Choosing the correct arrow
Arrows come in many different materials and designs. The material and design that is right for you can be a very personal choice. As a beginner, it is better to focus on making sure you have an arrow that will accommodate your draw length.
To find your approximate draw length, the best thing to do is take a retractable tape measure and hold the main body of the tape measure in the hand you would usually hold the bow with. Then, draw back on the end of the tape measure the same way you would a bow string, to the corner of your mouth. Ensure you are standing as you would when shooting your bow, with lead arm outstretched and the drawing arm high and level with your lead arm.
You are advised to take the measurement you get from this process and add approximately two inches to the length for safety reasons, as firing an arrow that is too short for your draw length can be dangerous.
Best beginner compound bow
There are a baffling number of bows available on the market and it can therefore be difficult to choose one, but there are a few factors to consider when looking at compound bows for beginners. Once you have ascertained your measurements and have worked out which class of bow you will need, there are still many bows to choose from. There are a few starter bows available, but the best one on the market right now, in 2019, is the Diamond Archery Infinite Edge, as it has a diverse range of settings and can be adapted for a range of different user levels.
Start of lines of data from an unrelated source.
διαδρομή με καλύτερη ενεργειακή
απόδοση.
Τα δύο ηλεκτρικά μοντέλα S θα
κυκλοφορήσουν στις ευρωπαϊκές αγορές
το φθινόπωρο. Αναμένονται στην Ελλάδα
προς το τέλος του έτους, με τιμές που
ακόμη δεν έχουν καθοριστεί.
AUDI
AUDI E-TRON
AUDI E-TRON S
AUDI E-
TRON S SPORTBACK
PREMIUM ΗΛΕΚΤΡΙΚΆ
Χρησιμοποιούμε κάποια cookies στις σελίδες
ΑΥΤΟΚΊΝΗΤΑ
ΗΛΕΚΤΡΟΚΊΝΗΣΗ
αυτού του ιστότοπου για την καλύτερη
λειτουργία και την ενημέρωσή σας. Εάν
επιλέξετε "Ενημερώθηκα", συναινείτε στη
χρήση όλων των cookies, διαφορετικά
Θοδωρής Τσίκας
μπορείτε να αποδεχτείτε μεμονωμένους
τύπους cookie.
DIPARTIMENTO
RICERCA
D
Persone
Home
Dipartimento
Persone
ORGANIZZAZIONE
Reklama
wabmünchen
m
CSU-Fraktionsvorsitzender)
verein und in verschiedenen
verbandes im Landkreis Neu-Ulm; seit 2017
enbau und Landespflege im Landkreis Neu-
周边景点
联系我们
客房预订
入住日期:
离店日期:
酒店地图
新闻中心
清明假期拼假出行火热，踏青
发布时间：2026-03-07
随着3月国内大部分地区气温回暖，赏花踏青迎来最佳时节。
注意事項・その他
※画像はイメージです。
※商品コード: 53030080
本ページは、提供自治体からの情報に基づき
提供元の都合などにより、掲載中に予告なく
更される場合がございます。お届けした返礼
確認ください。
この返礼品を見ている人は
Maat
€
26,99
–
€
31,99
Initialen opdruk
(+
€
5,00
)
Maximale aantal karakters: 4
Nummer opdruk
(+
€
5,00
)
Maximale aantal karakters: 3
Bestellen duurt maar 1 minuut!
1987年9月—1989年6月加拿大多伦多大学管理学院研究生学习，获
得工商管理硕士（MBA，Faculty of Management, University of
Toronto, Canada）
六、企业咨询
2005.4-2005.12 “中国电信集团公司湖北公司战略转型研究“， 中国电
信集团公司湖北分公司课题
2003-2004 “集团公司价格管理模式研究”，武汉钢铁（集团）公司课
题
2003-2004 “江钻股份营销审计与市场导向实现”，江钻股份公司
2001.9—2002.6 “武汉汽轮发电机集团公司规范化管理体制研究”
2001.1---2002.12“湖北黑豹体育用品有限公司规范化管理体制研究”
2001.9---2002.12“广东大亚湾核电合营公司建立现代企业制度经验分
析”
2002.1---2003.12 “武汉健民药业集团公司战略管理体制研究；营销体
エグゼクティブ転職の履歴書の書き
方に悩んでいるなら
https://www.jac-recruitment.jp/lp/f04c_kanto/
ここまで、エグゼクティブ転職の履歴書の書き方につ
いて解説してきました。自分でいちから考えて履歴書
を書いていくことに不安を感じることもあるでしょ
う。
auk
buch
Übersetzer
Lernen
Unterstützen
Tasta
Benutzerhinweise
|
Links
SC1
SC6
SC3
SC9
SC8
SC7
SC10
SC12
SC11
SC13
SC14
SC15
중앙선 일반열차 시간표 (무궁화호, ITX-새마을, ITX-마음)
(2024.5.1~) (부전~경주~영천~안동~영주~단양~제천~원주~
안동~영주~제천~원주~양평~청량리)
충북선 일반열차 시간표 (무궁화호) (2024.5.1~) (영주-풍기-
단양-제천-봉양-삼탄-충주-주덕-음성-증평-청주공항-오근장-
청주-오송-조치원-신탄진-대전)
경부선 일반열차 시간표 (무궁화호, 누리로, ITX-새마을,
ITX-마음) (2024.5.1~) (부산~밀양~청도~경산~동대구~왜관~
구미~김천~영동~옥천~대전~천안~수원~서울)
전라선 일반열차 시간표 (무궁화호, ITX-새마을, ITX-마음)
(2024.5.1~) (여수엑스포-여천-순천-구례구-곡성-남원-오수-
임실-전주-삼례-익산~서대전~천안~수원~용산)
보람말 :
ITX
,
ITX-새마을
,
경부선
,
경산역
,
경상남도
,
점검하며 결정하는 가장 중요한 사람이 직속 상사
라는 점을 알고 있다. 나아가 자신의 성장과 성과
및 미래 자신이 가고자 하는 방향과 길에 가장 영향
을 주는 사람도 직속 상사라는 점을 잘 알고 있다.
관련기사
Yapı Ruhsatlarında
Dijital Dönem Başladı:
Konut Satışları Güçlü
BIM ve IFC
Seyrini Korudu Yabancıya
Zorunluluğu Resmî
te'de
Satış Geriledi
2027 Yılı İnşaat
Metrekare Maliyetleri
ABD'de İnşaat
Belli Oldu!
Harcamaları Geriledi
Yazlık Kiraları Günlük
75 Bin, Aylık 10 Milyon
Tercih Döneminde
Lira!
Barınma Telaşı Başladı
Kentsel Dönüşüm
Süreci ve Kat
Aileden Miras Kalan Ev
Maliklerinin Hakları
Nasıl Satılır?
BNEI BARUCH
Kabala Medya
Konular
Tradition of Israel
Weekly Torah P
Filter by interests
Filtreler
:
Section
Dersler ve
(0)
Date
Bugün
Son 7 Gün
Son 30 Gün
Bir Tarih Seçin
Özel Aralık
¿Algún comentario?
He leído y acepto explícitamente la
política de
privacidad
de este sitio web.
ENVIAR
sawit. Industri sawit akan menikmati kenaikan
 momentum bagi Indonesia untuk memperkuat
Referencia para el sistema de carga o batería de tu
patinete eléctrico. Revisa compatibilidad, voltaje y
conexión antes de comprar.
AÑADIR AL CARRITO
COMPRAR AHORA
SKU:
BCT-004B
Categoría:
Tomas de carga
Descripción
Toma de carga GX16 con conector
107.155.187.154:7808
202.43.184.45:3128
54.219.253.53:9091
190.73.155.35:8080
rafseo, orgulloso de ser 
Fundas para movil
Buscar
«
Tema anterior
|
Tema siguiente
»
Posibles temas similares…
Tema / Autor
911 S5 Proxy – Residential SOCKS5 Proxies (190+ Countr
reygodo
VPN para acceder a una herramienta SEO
The Diamond Archery Infinite Edge is for anyone who has outgrown the youth and female category bows, or who wants to progress up a level. Here are a few specifications for the bow;
- Adjustable draw weight from 5-70lbs
- Adjustable draw length from 13’’-31’’
- Can shoot arrows up to 310fps
- Has an extremely smooth draw, making it ideal for beginners
- 7’’ brace height and 31’’ axle to axle meaning it is moderately sized and ideal for beginners
- Lightweight at 3.2lbs
- Package includes rest, sight, stabiliser, and a quiver. Ideal for a beginner.